Влад лишь отмахивался, сбрасывая с себя промёрзшую куртку:
–Да я лучше час под сорокаградусным морозом простою у нас в Бурятии, чем здесь десять минут. Ваш холод – он коварный, мокрый. Он не кусает, а тихо травит, пропитывает насквозь. У нас мороз честный – ударил по щекам, хрустнул под валенком, зато в тулупе – царь! А здесь… Дрожь берёт такая, какой у себя на родине я и не знал.
Но стоило ветру утихнуть, а тучам – развеяться, стоило яркому, пусть и зимнему, солнцу засиять на пронзительно голубом небе, как настроение Влада волшебным образом менялось. Он вновь становился тем самым жизнерадостным, общительным парнем, сыпал остротами, затевал анекдоты и, как бы сказали теперь, генерировал креативные идеи по обустройству их скромного быта.
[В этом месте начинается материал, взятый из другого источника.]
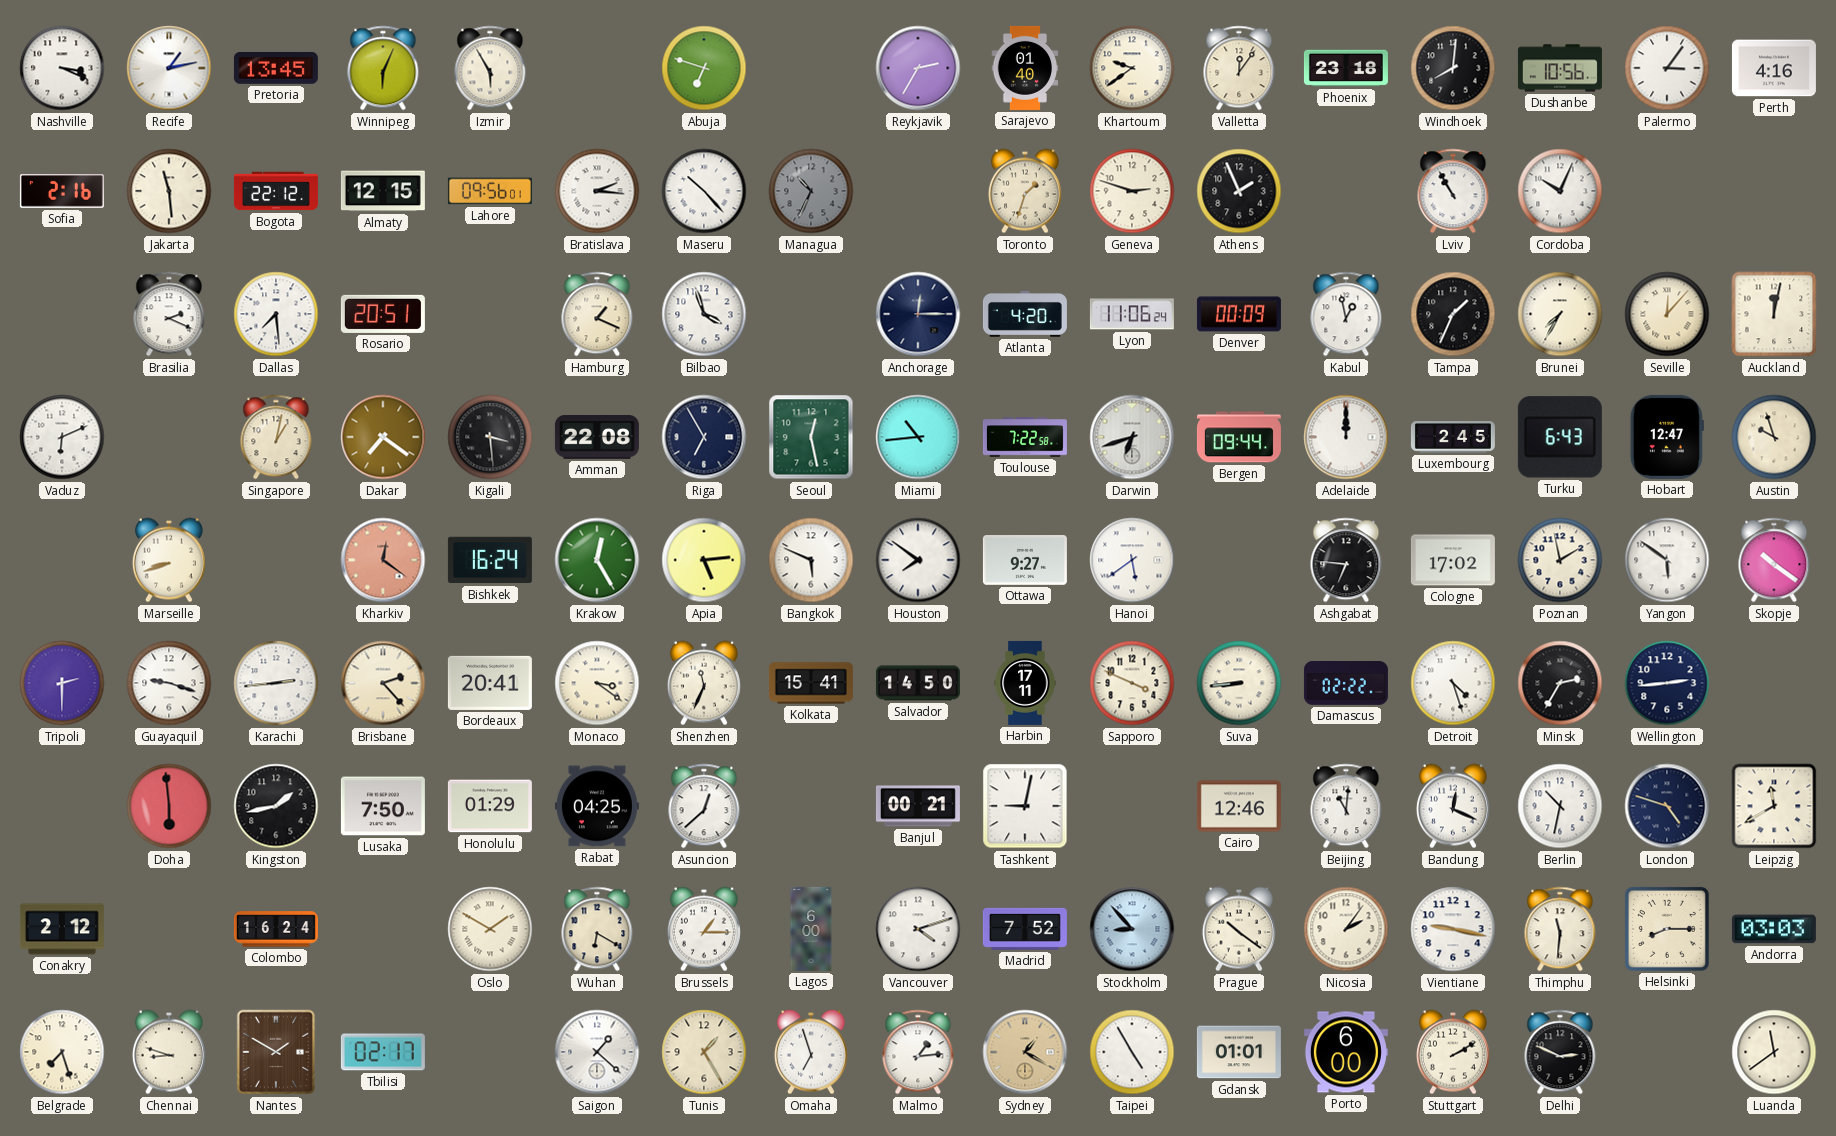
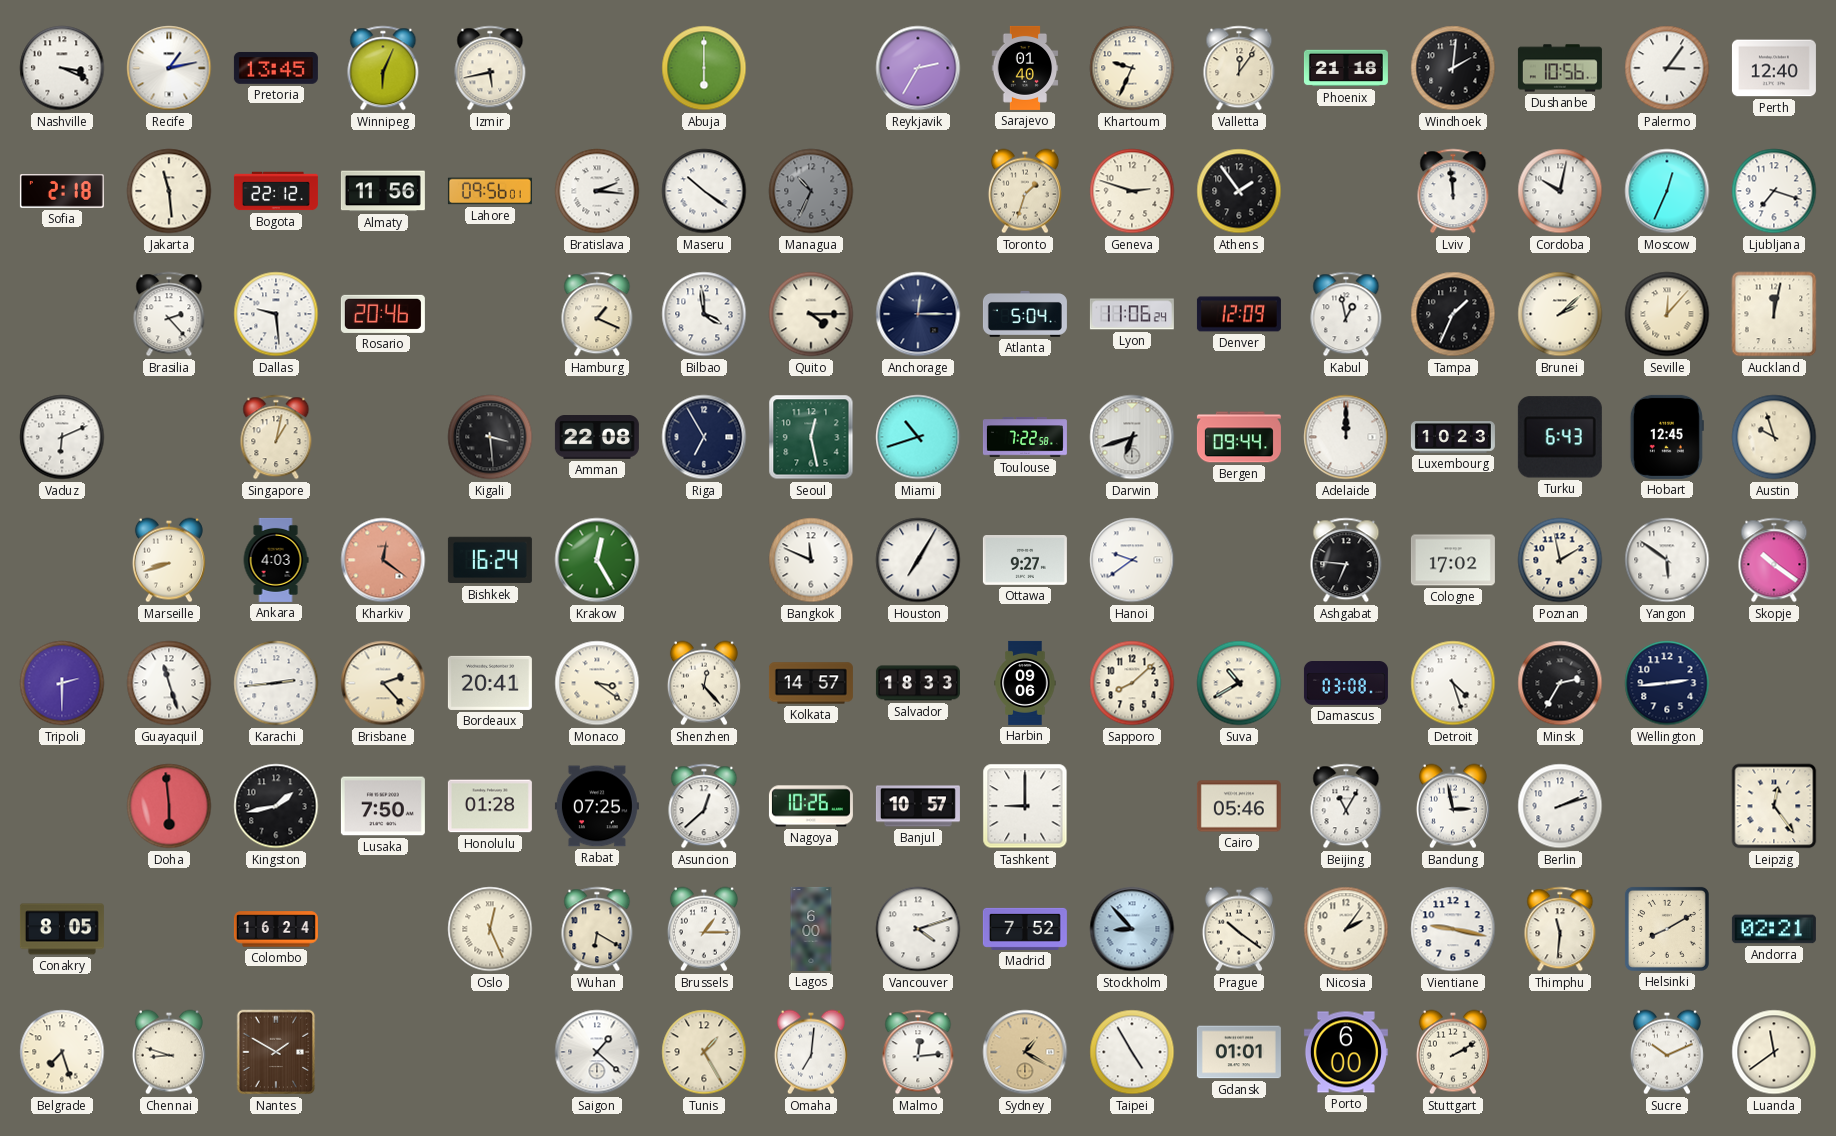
Izmir: 5:55 -> 5:43
Abuja: 6:48 -> 6:00
Khartoum: 9:39 -> 9:34
Phoenix: 23:18 -> 21:18
Windhoek: 8:01 -> 2:01
Perth: 4:16 -> 12:40
Sofia: 2:16 -> 2:18
Almaty: 12:15 -> 11:56
Maseru: 10:23 -> 10:21
Athens: 1:56 -> 1:54
Lviv: 10:55 -> 11:59
Cordoba: 10:04 -> 10:02
Moscow: none -> 12:34
Ljubljana: none -> 7:18
Brasilia: 2:19 -> 2:23
Dallas: 7:29 -> 9:29
Rosario: 20:51 -> 20:46
Bilbao: 3:57 -> 3:59
Quito: none -> 4:15
Atlanta: 4:20 -> 5:04
Denver: 00:09 -> 12:09
Brunei: 7:35 -> 2:08
Dakar: 7:21 -> none
Miami: 10:44 -> 10:42
Luxembourg: 2:45 -> 10:23
Hobart: 12:47 -> 12:45
Ankara: none -> 4:03
Apia: 5:14 -> none
Bangkok: 5:49 -> 11:49
Houston: 7:51 -> 7:05
Hanoi: 5:39 -> 9:39
Guayaquil: 9:18 -> 11:27
Shenzhen: 11:34 -> 12:23
Kolkata: 15:41 -> 14:57
Salvador: 14:50 -> 18:33
Harbin: 17:11 -> 09:06
Sapporo: 3:49 -> 8:08
Suva: 8:44 -> 10:40
Damascus: 02:22 -> 03:08
Honolulu: 01:29 -> 01:28
Rabat: 04:25 -> 07:25
Nagoya: none -> 10:26
Banjul: 00:21 -> 10:57
Tashkent: 9:02 -> 9:00
Cairo: 12:46 -> 05:46
Beijing: 11:01 -> 11:05
Bandung: 12:19 -> 2:58
Berlin: 10:32 -> 2:12
London: 4:48 -> none
Leipzig: 11:40 -> 12:24
Conakry: 2:12 -> 8:05
Oslo: 1:50 -> 12:26
Helsinki: 8:15 -> 8:10
Andorra: 03:03 -> 02:21
Tbilisi: 02:17 -> none
Omaha: 6:57 -> 7:01
Malmo: 1:14 -> 12:14
Delhi: 2:49 -> none
Sucre: none -> 10:11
Приближался Новый год. Предполагалось, что половина жильцов комнаты номер два разъедется по домам, к родственникам. Владу, Богдану и, скорее всего, Саньке Гузенко предстояло встречать праздник здесь, в общежитии. А значит, следовало заранее продумать всё: как отметить, с кем – имелись в виду друзья из других комнат, включая, конечно, особ женского пола (куда же без них!), – привести комнату в порядок и как-то по-праздничному её оформить.
Но, как водится, человек предполагает, а жизнь располагает. За неделю до Нового года с Владом произошло эпическое происшествие, перечеркнувшее все их тщательно, хотя и умозрительно, выстроенные планы.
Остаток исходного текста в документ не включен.